Park First is en route to becoming one of the most important UK providers of long-stay airport car parking by the end of this year thanks to a formula based in “adding value through operational improvements”.
In March, this company will celebrate its sixth birthday and there is no better way than achieving great results: Park First is currently managing car parking worth more than £190M and its plans are focused on increasing its portfolio of top sites near the most crowed airports in the United Kingdom.
Park First already manages seven prosperous airport car parking spaces in Glasgow Airport and another four in London Gatwick, and both are in constant growth: a clear proof that their number of passengers doesn’t stop increasing.
In addition, areas around Manchester and Birmingham are some of the sites that are included in its future plans, which will help the company to become the most important reference in the sector by the end of 2016.
The policy of this company is based in acquiring existing long-stay parking sites near the most important UK airports where there is a high demand even when the facilities are poor.
Park First provides the possibility of purchasing individual or multiple parking spaces at its sites with high yields, guaranteed at 8% in the first two years rising to a projected 12% by years five and six. The minimum investment is £20,000.

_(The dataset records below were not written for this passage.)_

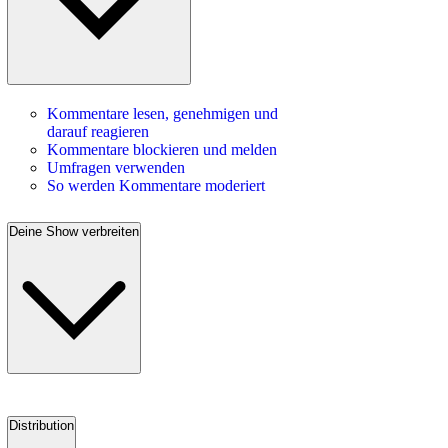
Kommentare lesen, genehmigen und
darauf reagieren
Kommentare blockieren und melden
Umfragen verwenden
So werden Kommentare moderiert
Deine Show verbreiten
Distribution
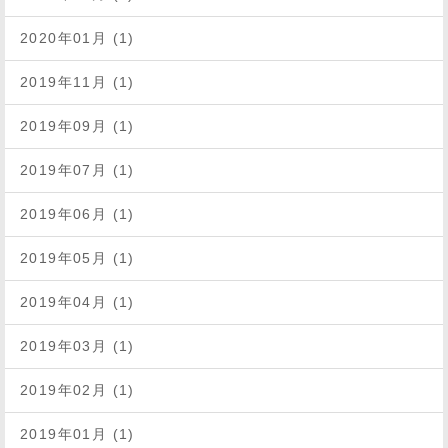
2020年01月 (1)
2019年11月 (1)
2019年09月 (1)
2019年07月 (1)
2019年06月 (1)
2019年05月 (1)
2019年04月 (1)
2019年03月 (1)
2019年02月 (1)
2019年01月 (1)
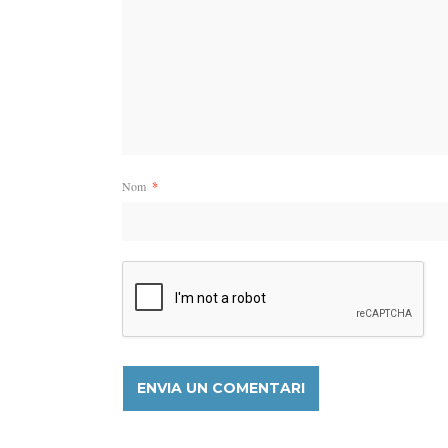
Nom
*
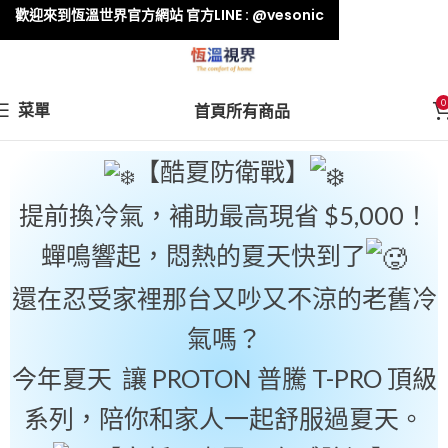
歡迎來到恆溫世界官方網站 官方LINE : @vesonic
0
菜單
首頁
所有商品
【酷夏防衛戰】
提前換冷氣，補助最高現省 $5,000！
蟬鳴響起，悶熱的夏天快到了
還在忍受家裡那台又吵又不涼的老舊冷
氣嗎？
今年夏天 讓 PROTON 普騰 T-PRO 頂級
系列，陪你和家人一起舒服過夏天。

“Our sites at Glasgow and Gatwick have just experienced their busiest year ever,” said Park First MD John Slater.
“Glasgow is the UK’s fastest growing airport, handling more than 8.7 million passengers last year ─ an unprecedented growth of over a million on the previous year. Meanwhile Gatwick smashed the 40 million passenger mark for the first time in 2015 and is the world’s busiest single runway airport, bringing renewed pressure for a second runway and further expansion.
“This phenomenal growth means increased demand for high-quality car parking serving both airports. It’s good news for us and great news for our investors, who are not only enjoying their guaranteed 8% yields in the first two years but now moving into the higher projected yield periods beyond that.
“Sites at Glasgow are now into year three and investors there are already receiving the 10% yields we projected for years three and four. I cannot think of another investment capable of returning such impressive yields on a relatively low initial outlay offering low risk and capital growth.”
Mr Slater stated that the successful formula was easy and always remains the same: to restore from the ground up and to the highest standard.